3:足元がお留守でしたよ?(足払い⇒顔面下段突き寸止め)

 

4:相打ち覚悟の加速居合い(相打ちっていうか俺だけ酷い目に遭いそう)

 

5:スクリューパイルドライバーで吸い込む(ボリショ~イ! パビエ~ダ!)

 

結論:……4! 最後まで諦めない! 諦めかけのヤケクソっぽい行動だけど、希望は捨てない!

 

 ていうか5! 俺そんなの出来ないから! 距離が空いてるのに無理矢理掴んで投げるとか無理だから!

 

「しぃっ!」

 

 思考にツッコミながらも加速。

 “左の手甲を鞘代わりに、滑らせるようにして一撃を“発射”する”。

 手甲という名の鞘から弾き出される一撃は、それこそ発射って言葉が似合うくらいの速度が出るだろう。

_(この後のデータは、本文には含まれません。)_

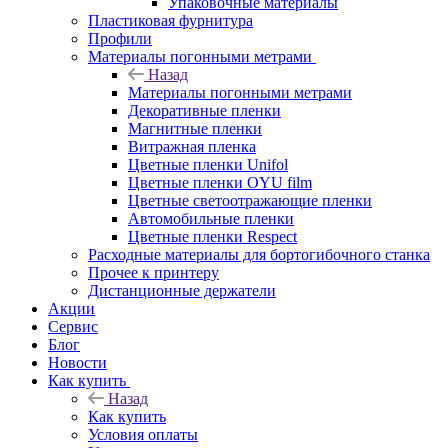
Упаковочные материалы
Пластиковая фурнитура
Профили
Материалы погонными метрами
Назад
Материалы погонными метрами
Декоративные пленки
Магнитные пленки
Витражная пленка
Цветные пленки Unifol
Цветные пленки OYU film
Цветные светоотражающие пленки
Автомобильные пленки
Цветные пленки Respect
Расходные материалы для бортогибочного станка
Прочее к принтеру
Дистанционные держатели
Акции
Сервис
Блог
Новости
Как купить
Назад
Как купить
Условия оплаты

 ……もっとも、そんな“構えて戻して払って”の動作より、鈴々の振り下ろしが遅ければ。

 

「にゃっ……!?」

 

 けど。

 腰に溜めた手甲に木刀を構えたあたりで、鈴々の膝が力を無くした。

 腹の内側への衝撃が今頃足に来たようで、バランスを崩したのだ。

 勝利への確信からなのか、それとも油断だったのか。

 意識の緩みが無ければ、あるいはこの世界の英雄なら膝へのダメージくらい耐えられたのかもしれない。

 いや、むしろ英雄だからこそ、自分はこんなものどうってことないって心こそが、この好機を───

 

「せぇえいやぁあああっ!!」

 

 今こそ一撃。

 手甲から発射された加速の居合いが、鈴々目掛けて弧を描く。

 そこにあるのは驚愕か、焦りか。

 キッと見たその表情は───……笑みだった。

 

「ふぅうっりゃぁあああああっ!!」

「───、……え……?」

 

 彼女の右の腹目掛けて振るわれたそれ。

 足から力が抜けた人は、反射的に膝に力を込める。誰だってそうすると思う。

 けど鈴々は、膝なんてそのままほったらかしで、自由に動く上半身を動かした。腕を振るい、迫る居合いの一撃を、咄嗟に構えた蛇矛で受け止めて。もちろん体勢の悪さが災いして吹き飛ぶ、なんてことにはなったけど…………すぐに地面に手をついて、ひょいと元気に着地してみせた。

 

「………」

 

 ここまで反応出来てこそ英雄。

 呆然とするほか無かった俺へ、突撃してくる鈴々。

 ハッとして構えてももう遅く。

 今度こそ氣もすっからかんな俺は、鈴々の一撃を腹に受け、倒れた。